4. La verità come realtà dialogica e non imposta

Nel Nuovo Testamento, Gesù dice: “La verità vi farà liberi” (Giovanni 8:32). La verità cristiana non si impone con la forza, ma si propone nella libertà del dialogo e della relazione. Il totalitarismo, al contrario, impone la sua verità con la forza, perché non crede nella libertà, né nella persuasione. Spiritualmente, ciò rivela una sfiducia radicale nella verità stessa, che ha bisogno di essere protetta dalla violenza, perché troppo fragile per reggersi da sola.

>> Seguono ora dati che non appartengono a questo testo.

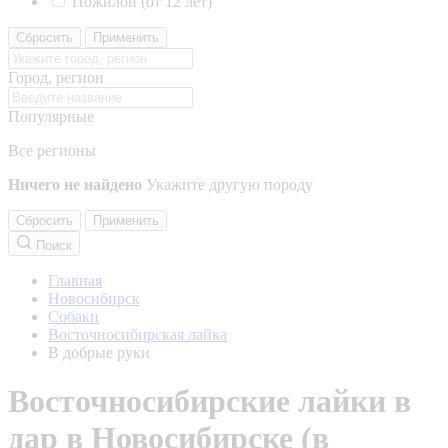
Пожилой (от 12 лет)
Сбросить
Применить
Город, регион
Популярные
Все регионы
Ничего не найдено
Укажите другую породу
Сбросить
Применить
Поиск
Главная
Новосибирск
Собаки
Восточносибирская лайка
В добрые руки
Восточносибирские лайки в
дар в Новосибирске (в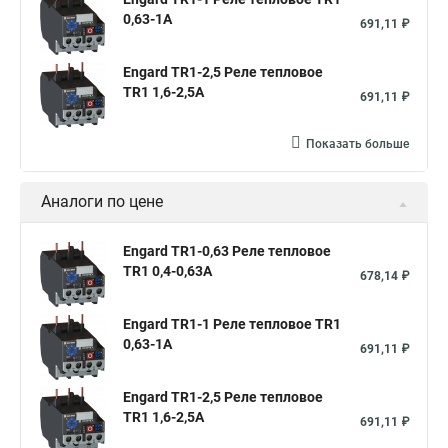
0,63-1A
691,11 ₽
Engard TR1-2,5 Реле тепловое
TR1 1,6-2,5A
691,11 ₽
Показать больше
Аналоги по цене
Engard TR1-0,63 Реле тепловое
TR1 0,4-0,63A
678,14 ₽
Engard TR1-1 Реле тепловое TR1
0,63-1A
691,11 ₽
Engard TR1-2,5 Реле тепловое
TR1 1,6-2,5A
691,11 ₽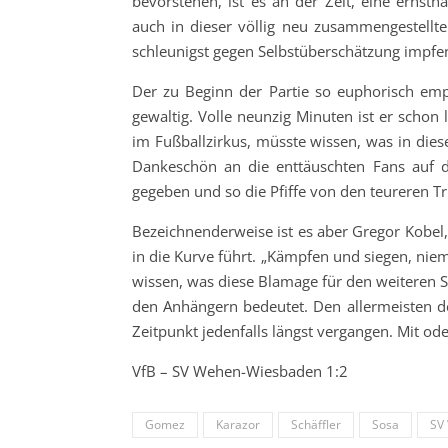
bevorstehen, ist es an der Zeit, eine ernst
auch in dieser völlig neu zusammengestellte
schleunigst gegen Selbstüberschätzung impfe
Der zu Beginn der Partie so euphorisch empf
gewaltig. Volle neunzig Minuten ist er scho
im Fußballzirkus, müsste wissen, was in die
Dankeschön an die enttäuschten Fans auf de
gegeben und so die Pfiffe von den teureren T
Bezeichnenderweise ist es aber Gregor Kobel,
in die Kurve führt. „Kämpfen und siegen, nie
wissen, was diese Blamage für den weiteren 
den Anhängern bedeutet. Den allermeisten d
Zeitpunkt jedenfalls längst vergangen. Mi
VfB – SV Wehen-Wiesbaden 1:2
Gomez
Karazor
Schäffler
Sosa
SV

5. Il dissenso come forma di fede e resistenza spirituale

Infine, il dissenso — soprattutto se pacifico e motivato da convinzioni morali o religiose — può essere interpretato come una forma di martyria, cioè di testimonianza. Nella storia cristiana, molti martiri non hanno fatto altro che resistere pacificamente al potere quando questo violava la giustizia, la verità o la coscienza. In tal senso, il dissenso diventa una forma di fedeltà a Dio contro la menzogna del potere idolatrico.

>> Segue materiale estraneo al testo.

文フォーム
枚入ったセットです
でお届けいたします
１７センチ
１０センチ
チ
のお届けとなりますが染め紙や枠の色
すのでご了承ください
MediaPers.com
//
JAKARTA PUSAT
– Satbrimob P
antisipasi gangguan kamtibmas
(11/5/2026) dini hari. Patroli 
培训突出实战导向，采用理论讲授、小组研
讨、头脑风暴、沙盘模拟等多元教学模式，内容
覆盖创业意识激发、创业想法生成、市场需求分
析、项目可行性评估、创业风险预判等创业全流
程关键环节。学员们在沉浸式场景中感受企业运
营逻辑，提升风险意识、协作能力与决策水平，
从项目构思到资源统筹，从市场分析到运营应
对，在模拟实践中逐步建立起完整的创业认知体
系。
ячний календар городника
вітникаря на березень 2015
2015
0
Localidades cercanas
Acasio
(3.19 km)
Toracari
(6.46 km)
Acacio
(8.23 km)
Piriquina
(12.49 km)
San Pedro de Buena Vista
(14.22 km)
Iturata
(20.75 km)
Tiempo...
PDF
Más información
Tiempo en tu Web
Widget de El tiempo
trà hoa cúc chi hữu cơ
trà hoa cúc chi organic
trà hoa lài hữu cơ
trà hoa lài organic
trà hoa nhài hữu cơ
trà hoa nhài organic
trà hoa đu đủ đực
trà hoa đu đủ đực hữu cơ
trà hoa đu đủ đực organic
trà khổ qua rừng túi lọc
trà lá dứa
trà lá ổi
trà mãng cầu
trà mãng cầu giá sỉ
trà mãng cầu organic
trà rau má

In sintesi, teologicamente il totalitarismo è non solo un sistema politico repressivo, ma una tentazione spirituale, una perversione dell’autorità che si oppone alla libertà, alla verità e alla dignità che provengono da Dio. Il dissenso, in questo contesto, può assumere il valore profondo di una testimonianza profetica e cristologica.